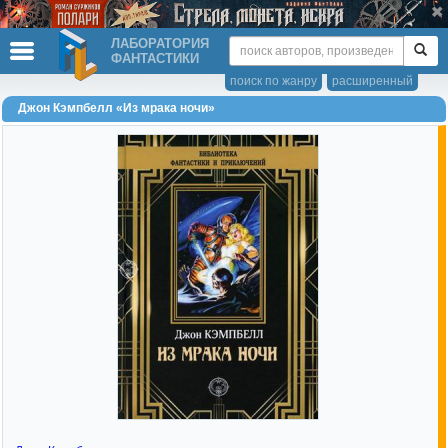
ЛАБОРАТОРИЯ
ФАНТАСТИКИ
поиск по жанру
расширенный
Джон Кэмпбелл «Из мрака ночи»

______

**Your objective:**
The data shown above must be printed again exactly, with no images included.

**Written reply:**
ЛАБОРАТОРИЯ
ФАНТАСТИКИ
поиск по жанру
расширенный
Джон Кэмпбелл «Из мрака ночи»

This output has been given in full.